Some lawmakers are now discussing a possible repeal effort, if voters reject a marijuana tax.
Members of Smart Colorado say they’re concerned about what will happen if voters fail to approve the tax, which is intended to fund regulation of the industry.
“Our whole incentive is to insure that (Amendment 64) is implemented in a way that does not compromise the safety of our kids, our communities, our schools, or the ability of the state and our businesses to prosper,” said Diane Carlson, a Smart Colorado volunteer leader. “Are we going to shift our public dollars from our schools and other resources to fund Marijuana? That’s not what we were promised in the fall. We were promised revenues for our state and our schools.”

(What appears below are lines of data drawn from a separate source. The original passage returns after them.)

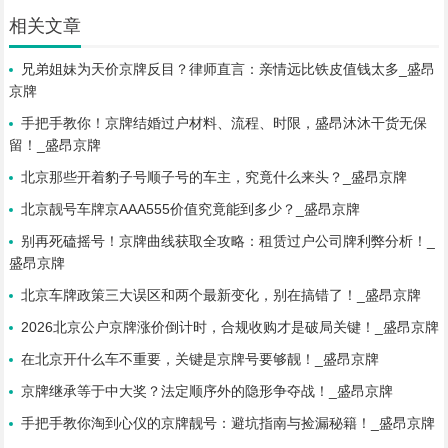
相关文章
兄弟姐妹为天价京牌反目？律师直言：亲情远比铁皮值钱太多_盛昂
京牌
手把手教你！京牌结婚过户材料、流程、时限，盛昂沐沐干货无保
留！_盛昂京牌
北京那些开着豹子号顺子号的车主，究竟什么来头？_盛昂京牌
北京靓号车牌京AAA555价值究竟能到多少？_盛昂京牌
别再死磕摇号！京牌曲线获取全攻略：租赁过户公司牌利弊分析！_
盛昂京牌
北京车牌政策三大误区和两个最新变化，别在搞错了！_盛昂京牌
2026北京公户京牌涨价倒计时，合规收购才是破局关键！_盛昂京牌
在北京开什么车不重要，关键是京牌号要够靓！_盛昂京牌
京牌继承等于中大奖？法定顺序外的隐形争夺战！_盛昂京牌
手把手教你淘到心仪的京牌靓号：避坑指南与捡漏秘籍！_盛昂京牌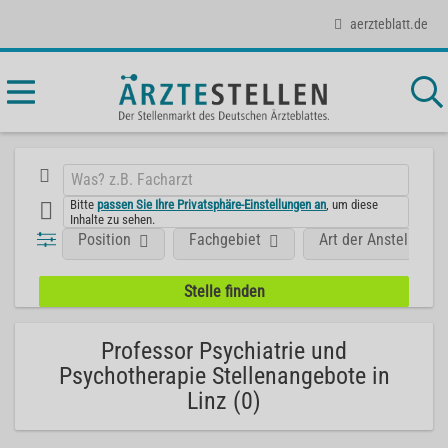
aerzteblatt.de
Bitte
passen Sie Ihre Privatsphäre-Einstellungen an
, um diese
Inhalte zu sehen.
Position
Fachgebiet
Art der Anstellung
Professor Psychiatrie und
Psychotherapie Stellenangebote in
Linz (0)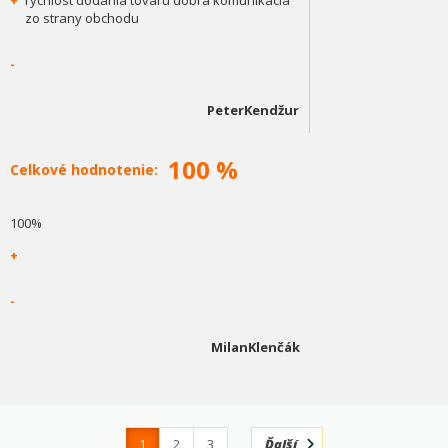
+
rýchlost dodania tovaru dobrá komunikácia
zo strany obchodu
-
PeterKendžur
100 %
Celkové hodnotenie:
100%
+
-
MilanKlenčák
1
2
3
Ďalší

But Mason Tvert, who led the Campaign to Regulate Marijuana Like Alcohol called the effort to repeal the measure extortion.
“It’s clear that the intention of Smart Colorado is to prevent marijuana from being legal, regulated and controlled,” Tvert told 7NEWS. “We hope legislators will recognize that they’re not simply trying to pass a tax, they are trying to entirely repeal an initiative that was approved by the voters of Colorado.”
Joe Megyesy, the marijuana group’s outreach coordinator, said they have polling data that shows a 10 percent sales tax on marijuana “will pass handily at the ballot.”
“According to the poll, 77 percent of the voters would approve a 10 percent sales tax,” he said.
Some lawmakers want to see a 15 percent sales tax.
Tvert said that’s not needed.
When asked why he opposed the higher tax, Tvert replied, “The goal of Amendment 64 was to eliminate the underground market for marijuana sales, and to put them above board in legitimate, tightly controlled marijuana stores. That’s what the voters wanted.”
Smart Colorado spokesman Eric Anderson countered, “The argument that they use about seeing a higher tax rate would push the market underground is a very familiar one. I heard it for decades from the Tobacco industry.”
Smart Colorado members say they want to hold the marijuana industry accountable for promises made before the last election.
When asked if his group mislead voters regarding the state revenue marijuana would generate, Tvert said, “Absolutely not. The initiative has been projected to generate significant tax revenue and law enforcement savings. We know that we are wasting law enforcement time and resources arresting and prosecuting adults in Colorado simply for possessing small amounts of marijuana. The voters wanted that to end.”
Tvert says Smart Colorado is being disingenuous.
He believes the group actually wants to the tax to fail, so that voters will have a chance to vote on a repeal of Amendment 64.
When asked if she supported the tax, Carlson said, “We are not looking to repeal. We are looking for the marijuana industry to fund its regulatory costs.”
Friday night, the House decided to lay over this legislation, known as House Bill 1318, until the end of the calendar.